TRAITÉ
DE LA VERSIFICATION FRANÇOISE.LA Versification Françoise est l'art de bien faire des Vers François. Cet art consiste en deux choses; dans la structure des Vers, & dans la Rime. Il y a deux sortes de vers; les vers Masculins, & les vers Féminins (*). On appelle vers Féminins, ceux dont la derniere voyelle du dernier mot est un e muet, ou obscur; c'est-à-dire, qui ne se prononce presque point, comme dans Muse, Pere, &c. au lieu qu'on le prononce dans le mot bonté. Cette régle est universelle, soit qu'il y ait une s après l'e, comme dans Peres, Muses, soit qu'il y ait nt, comme dans le pluriel des verbes: différent, par exemple. Le dernier e de ce verbe ne se prononce presque pas, au lieu qu'il se prononce dans l'adjectif & dans le substantif différent.
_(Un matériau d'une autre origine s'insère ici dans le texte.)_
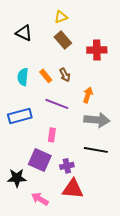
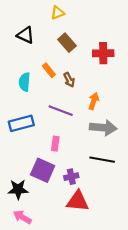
yellow triangle: (61, 17) -> (57, 13), moved
orange rectangle: (46, 76) -> (49, 70), moved
pink arrow: (40, 199) -> (22, 217), moved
On excepte de cette regle les imparfaits de la troisieme personne du pluriel, qui, finissant un Vers, le rendent Masculin, comme aimoient, charmoient, aimeroient, charmeroient, où la derniere syllabe est véritablement un e muet. La cause de cette exception est que cet e ne se prononce pas plus que s'il ne s'y trouvoit pas; & on ne l'a conservé dans l'orthographe, que parce qu'autrefois l'on prononçoit, & l'on écrivoit, j'aimoye, je charmoye, & au pluriel, ils aimoyent, ils charmoyent. Ce qui faisoit alors un vers Féminin, quand ces mots, & autres semblables finissoient le vers. Mais l'usage ayant voulu ensuite changer l'y, & l'e, en i, & en s; ces imparfaits, lorsqu'ils se trouvent à la fin du vers, l'ont rendu Masculin, malgré l'e, parce qu'il ne se prononce pas, comme je l'ai dit.Exemples des Vers Féminins.
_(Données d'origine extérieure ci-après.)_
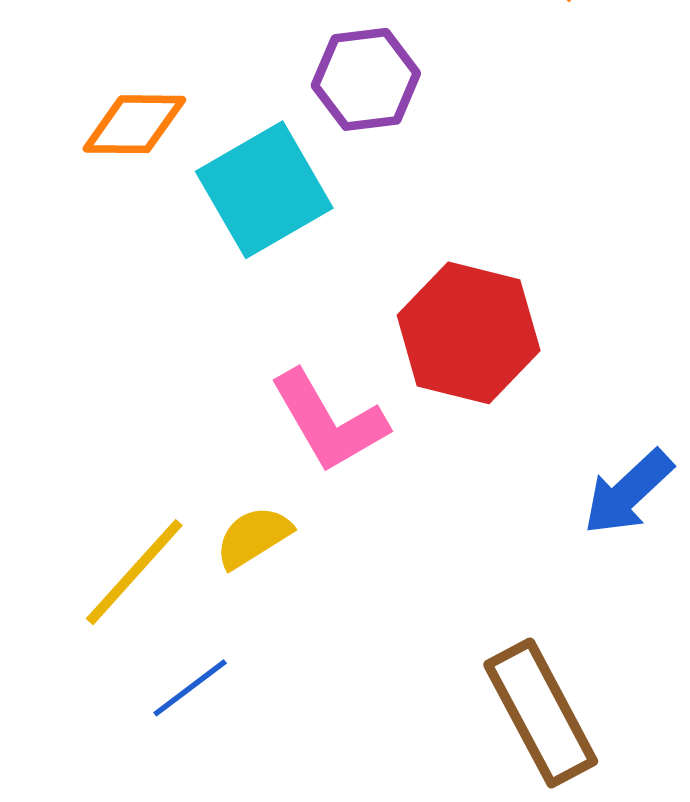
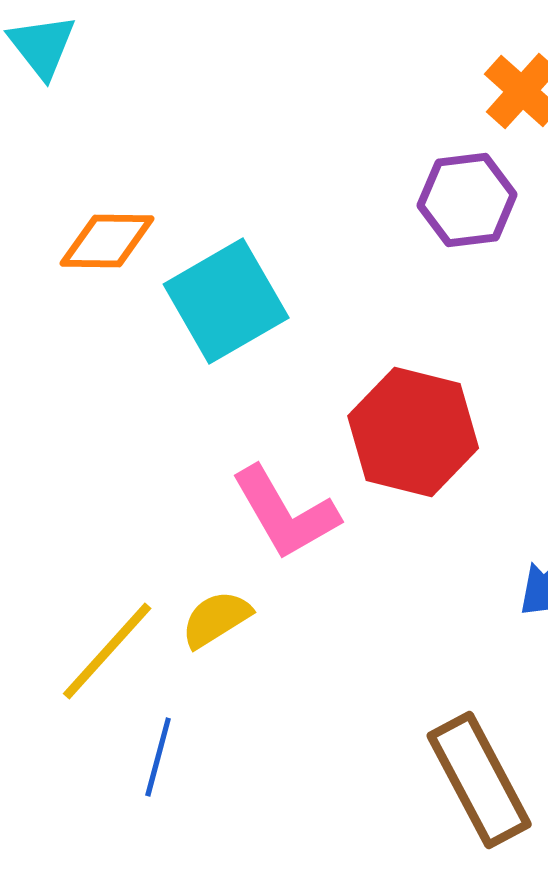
purple hexagon: (366, 79) -> (467, 200), moved
blue line: (190, 688) -> (158, 757), turned -38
Un Poëte à la Cour fut jadis à la mode;
Mais des Foux aujourd'hui c'est le plus incommode.
Et dans l'amas confus des chicanes énormes,
Ce qui fut blanc au fond, rendu noir dans les formes.
Des Voleurs, qui chez eux pleins d'espérance entrerent,
De cette triste vie enfin les délivrerent.
DESPRÉAUX.Les vers Féminins ont toujours une syllabe de plus que les Masculins, à cause de l'e muet de la fin, qui ne se prononce pas dans les premiers.
Les vers Masculins sont ceux qui finissent de quelqu'autre maniere que ce soit.Exemples des Vers Masculins.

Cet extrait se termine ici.